Clause 107 of MedImmune could hardly be clearer:
“…the parts of the Protocol that I have emphasised above make it clear that the lawyers who instruct expert witnesses have important responsibilities too. In short, it is the responsibility of the lawyers to ensure that the expert is properly instructed. A cardinal aspect of properly instructing the expert is to ensure that the expert is put in a position to express an independent and impartial opinion. This may involve more than simply telling the expert that that is his or her duty and providing the expert with copies of the Practice Direction and Protocol.”
That was Mr Justice Arnold in MedImmune in 2011. So what went wrong in Akebia in 2020? Well, this case was enormously complex, as I say. Patent law is particularly complex and, as Arnold LJ said, there are often eminent academics chosen as experts who know the complexities of their subject, but not necessarily of patent law. So it is often necessary for lawyers to work closely with their experts, perhaps even drafting parts of the expert’s report. And it can be advantageous to instruct experts in sequence (“sequential unmasking”), first asking their opinion on common general knowledge, then on the prior art, and finally as this is applied to the patent being considered. Thus the expert would not know what conclusion on the patent he was asked to reach, and he would not make his conclusions fit the desired outcome.
Apparently this was not done, nor was there a technical manual so that all experts could work to the same language and agreed principles. But, worse, one Professor did not exhibit his CV to his report, and he did not address issues in one of his learned articles which may have had an influence on his conclusions in this case. These are basic errors which, as the judge said, should have been remedied by instructing solicitors.

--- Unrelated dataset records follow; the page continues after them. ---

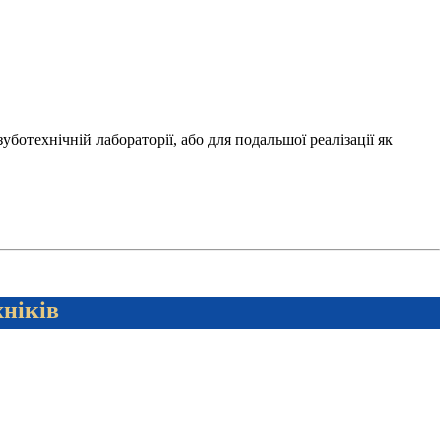
отехнічній лабораторії, або для подальшої реалізації як
хніків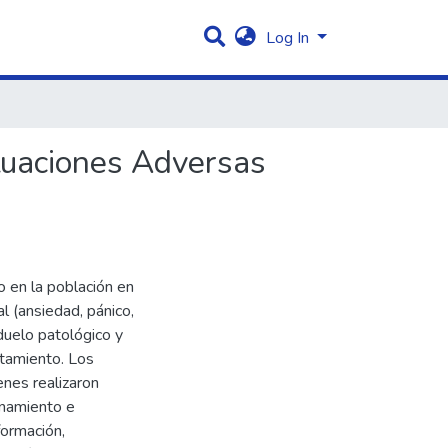
Log In
ituaciones Adversas
o en la población en
 (ansiedad, pánico,
duelo patológico y
rtamiento. Los
enes realizaron
inamiento e
formación,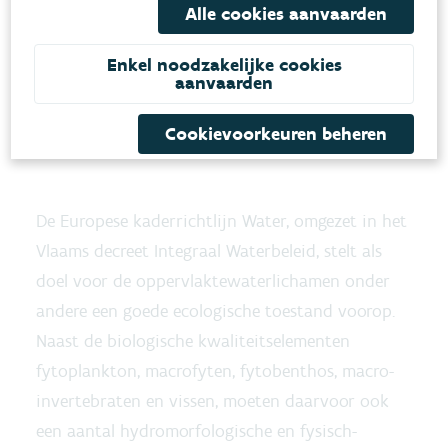
Alle cookies aanvaarden
Enkel noodzakelijke cookies
aanvaarden
Cookievoorkeuren beheren
De Europese kaderrichtlijn Water, omgezet in het
Vlaams decreet Integraal Waterbeleid, stelt als
doel voor de oppervlaktewaterlichamen onder
andere een goede ecologische toestand voorop.
Naast de biologische kwaliteitselementen
fytoplankton, macrofyten, fytobenthos, macro-
invertebraten en vissen, moeten daarvoor ook
een aantal hydromorfologische en fysisch-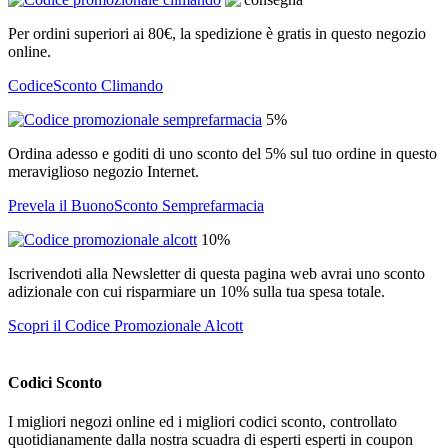
Per ordini superiori ai 80€, la spedizione è gratis in questo negozio
online.
CodiceSconto Climando
5%
Ordina adesso e goditi di uno sconto del 5% sul tuo ordine in questo
meraviglioso negozio Internet.
Prevela il BuonoSconto Semprefarmacia
10%
Iscrivendoti alla Newsletter di questa pagina web avrai uno sconto
adizionale con cui risparmiare un 10% sulla tua spesa totale.
Scopri il Codice Promozionale Alcott
Codici Sconto
I migliori negozi online ed i migliori codici sconto, controllato
quotidianamente dalla nostra scuadra di esperti esperti in coupon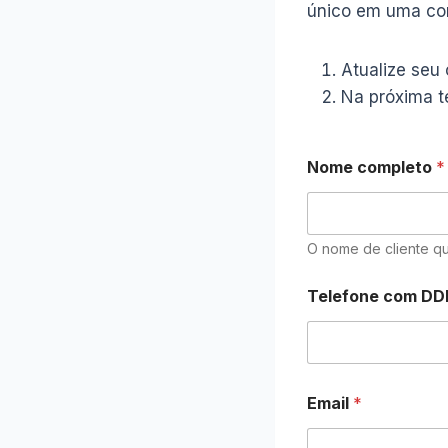
único em uma com
Atualize seu
Na próxima t
Nome completo
*
O nome de cliente qu
c
Telefone com D
o
m
p
l
e
t
Email
*
o
D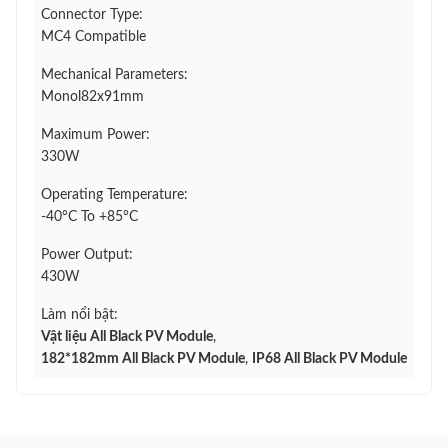
Connector Type:
MC4 Compatible
Mechanical Parameters:
Monol82x91mm
Maximum Power:
330W
Operating Temperature:
-40°C To +85°C
Power Output:
430W
Làm nổi bật:
Vật liệu All Black PV Module
,
182*182mm All Black PV Module
,
IP68 All Black PV Module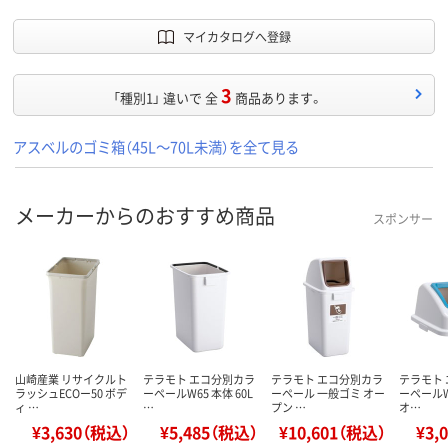
マイカタログへ登録
3
「種別1」 違いで 全
商品あります。
アスベルのゴミ箱（45L～70L未満）を全て見る
メーカーからのおすすめ商品
スポンサー
山崎産業 リサイクルト
テラモト エコ分別カラ
テラモト エコ分別カラ
テラモト
ラッシュECOー50 ボデ
ーペールW65 本体 60L
ーペール 一般ゴミ オー
ーペールW
ィ …
…
プン …
オ…
¥3,630（税込）
¥5,485（税込）
¥10,601（税込）
¥3,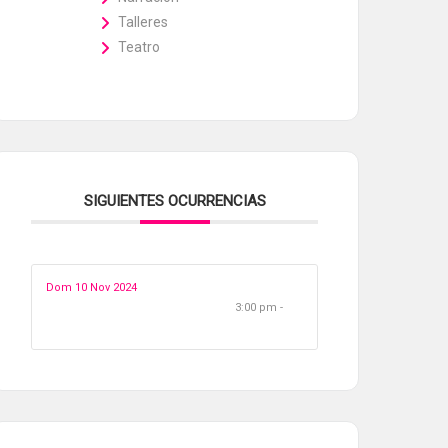
Talleres
Teatro
SIGUIENTES OCURRENCIAS
Dom 10 Nov 2024
3:00 pm -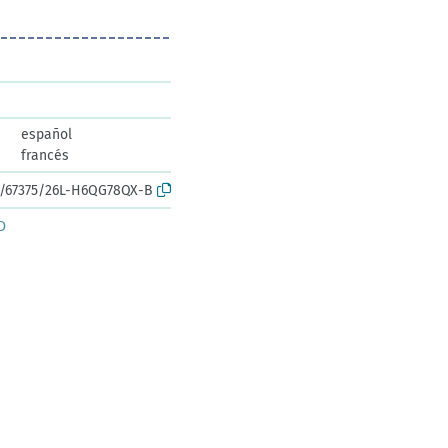
español
francés
rk:/67375/26L-H6QG78QX-B
D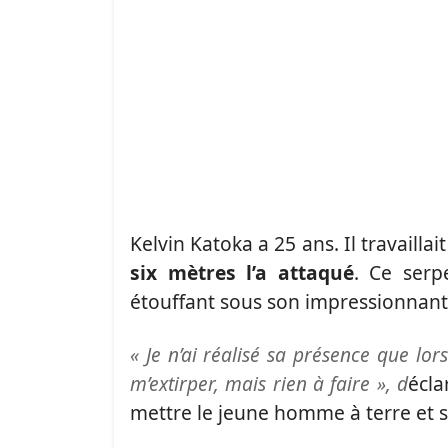
Kelvin Katoka a 25 ans. Il travail
six mètres l’a attaqué
. Ce serp
étouffant sous son impressionnante
« Je n’ai réalisé sa présence que lor
m’extirper, mais rien à faire », d
écla
mettre le jeune homme à terre et s’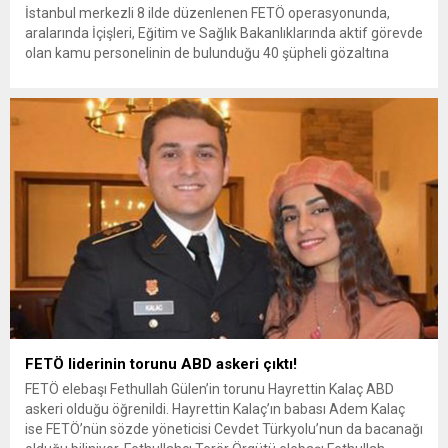
İstanbul merkezli 8 ilde düzenlenen FETÖ operasyonunda,
aralarında İçişleri, Eğitim ve Sağlık Bakanlıklarında aktif görevde
olan kamu personelinin de bulunduğu 40 şüpheli gözaltına
alındı. Operasyonda 18 aktif kamu görevlisinin örgütle bağlantılı
olduğu tespit edildi. İstanbul Cumhuriyet Başsavcılığı’nın
yürüttüğü soruşturma kapsamında, İstanbul Kaçakçılık
Suçlarıyla Mücadele ve Terörle Mücadele şube ekipleri,
örgütün...
FETÖ liderinin torunu ABD askeri çıktı!
FETÖ elebaşı Fethullah Gülen’in torunu Hayrettin Kalaç ABD
askeri olduğu öğrenildi. Hayrettin Kalaç’ın babası Adem Kalaç
ise FETÖ’nün sözde yöneticisi Cevdet Türkyolu’nun da bacanağı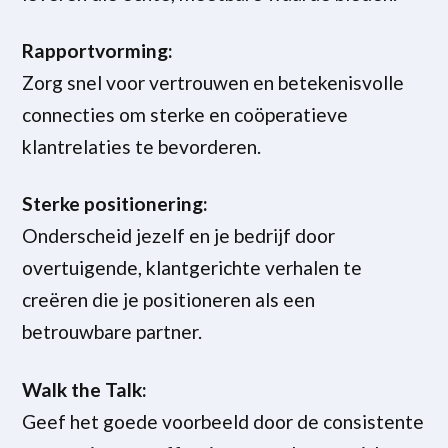
Rapportvorming:
Zorg snel voor vertrouwen en betekenisvolle
connecties om sterke en coöperatieve
klantrelaties te bevorderen.
Sterke positionering:
Onderscheid jezelf en je bedrijf door
overtuigende, klantgerichte verhalen te
creëren die je positioneren als een
betrouwbare partner.
Walk the Talk:
Geef het goede voorbeeld door de consistente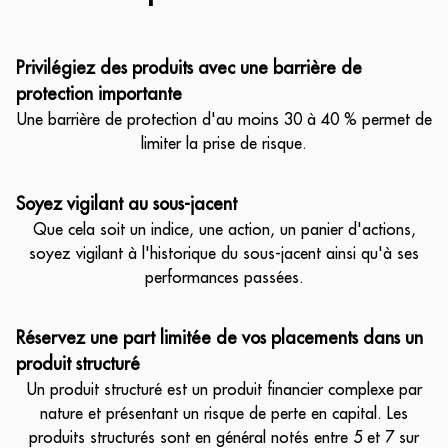
Privilégiez des produits avec une barrière de
protection importante
Une barrière de protection d'au moins 30 à 40 % permet de
limiter la prise de risque.
Soyez vigilant au sous-jacent
Que cela soit un indice, une action, un panier d'actions,
soyez vigilant à l'historique du sous-jacent ainsi qu'à ses
performances passées.
Réservez une part limitée de vos placements dans un
produit structuré
Un produit structuré est un produit financier complexe par
nature et présentant un risque de perte en capital. Les
produits structurés sont en général notés entre 5 et 7 sur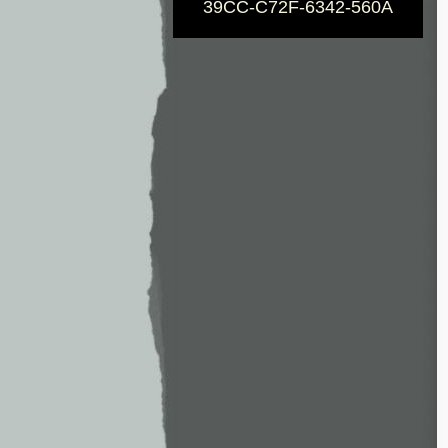
39CC-C72F-6342-560A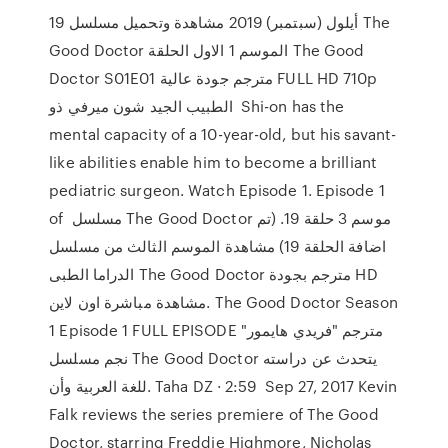
19 أيلول (سبتمبر) 2019 مشاهدة وتحميل مسلسل The
Good Doctor الموسم 1 الاول الحلقة The Good
Doctor S01E01 مترجم جودة عالية FULL HD 710p
الطبيب الجيد شون ميرفي ذو Shi-on has the
mental capacity of a 10-year-old, but his savant-
like abilities enable him to become a brilliant
pediatric surgeon. Watch Episode 1. Episode 1
of مسلسل The Good Doctor موسم 3 حلقة 19. (تم
اضافة الحلقة 19) مشاهدة الموسم الثالث من مسلسل
الدراما الطبى The Good Doctor مترجم بجودة HD
مشاهدة مباشرة اون لاين. The Good Doctor Season
1 Episode 1 FULL EPISODE ‏مترجم "فريدي هايمور"
نجم مسلسل The Good Doctor يتحدث عن دراسته
للغة العربية وأن. Taha DZ · 2:59 Sep 27, 2017 Kevin
Falk reviews the series premiere of The Good
Doctor, starring Freddie Highmore, Nicholas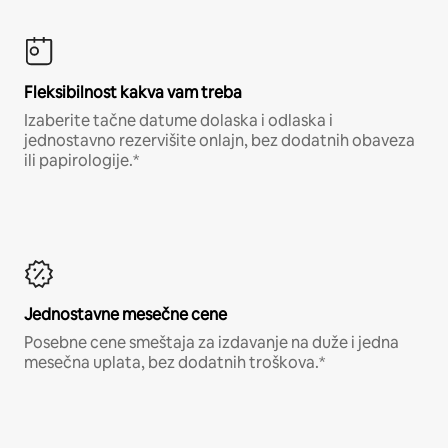
Fleksibilnost kakva vam treba
Izaberite tačne datume dolaska i odlaska i
jednostavno rezervišite onlajn, bez dodatnih obaveza
ili papirologije.*
Jednostavne mesečne cene
Posebne cene smeštaja za izdavanje na duže i jedna
mesečna uplata, bez dodatnih troškova.*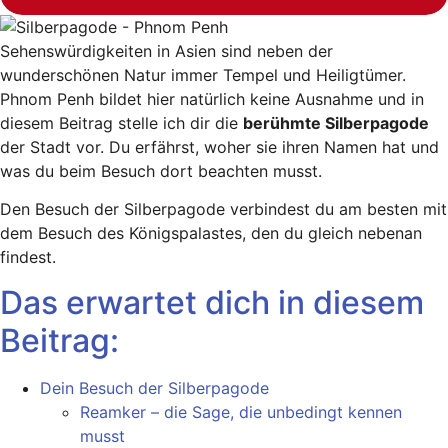
Sehenswürdigkeiten in Asien sind neben der
wunderschönen Natur immer Tempel und Heiligtümer.
Phnom Penh bildet hier natürlich keine Ausnahme und in
diesem Beitrag stelle ich dir die
berühmte Silberpagode
der Stadt vor. Du erfährst, woher sie ihren Namen hat und
was du beim Besuch dort beachten musst.
Den Besuch der Silberpagode verbindest du am besten mit
dem Besuch des Königspalastes, den du gleich nebenan
findest.
Das erwartet dich in diesem
Beitrag:
Dein Besuch der Silberpagode
Reamker – die Sage, die unbedingt kennen
musst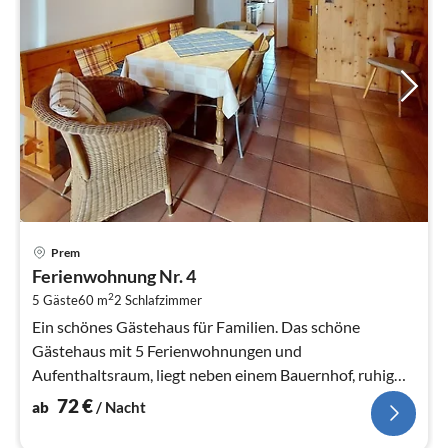
Pre
Prem
ab
Ferienwohnung Nr. 4
7
2
5 Gäste
60 m
2
Schlafzimmer
pr
Na
Ein schönes Gästehaus für Familien. Das schöne
Gästehaus mit 5 Ferienwohnungen und
Aufenthaltsraum, liegt neben einem Bauernhof, ruhig
und umgeben von Wiesen und Wäldern in Lechbru...
72
€
ab
/ Nacht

Does all this matter? Well, it did for the Claimants, since the judge found that the patents they thought they held were found to be ineffective, and these were important (and valuable) patents concerning anaemia etc. And in the sort of cases which you or I are generally involved in, such basic errors should not be made by an expert who knows what he is doing, who has taken the trouble to learn how to be an expert as well as knowing his own profession very well.
But these cases do emphasise the importance of lawyers instructing their experts properly, or they could be the target of such words as Arnold LJ used in clause 1 of his judgment in MedImmune: “It is vital that the task of the experts is not made more difficult by the lawyers than it need be.”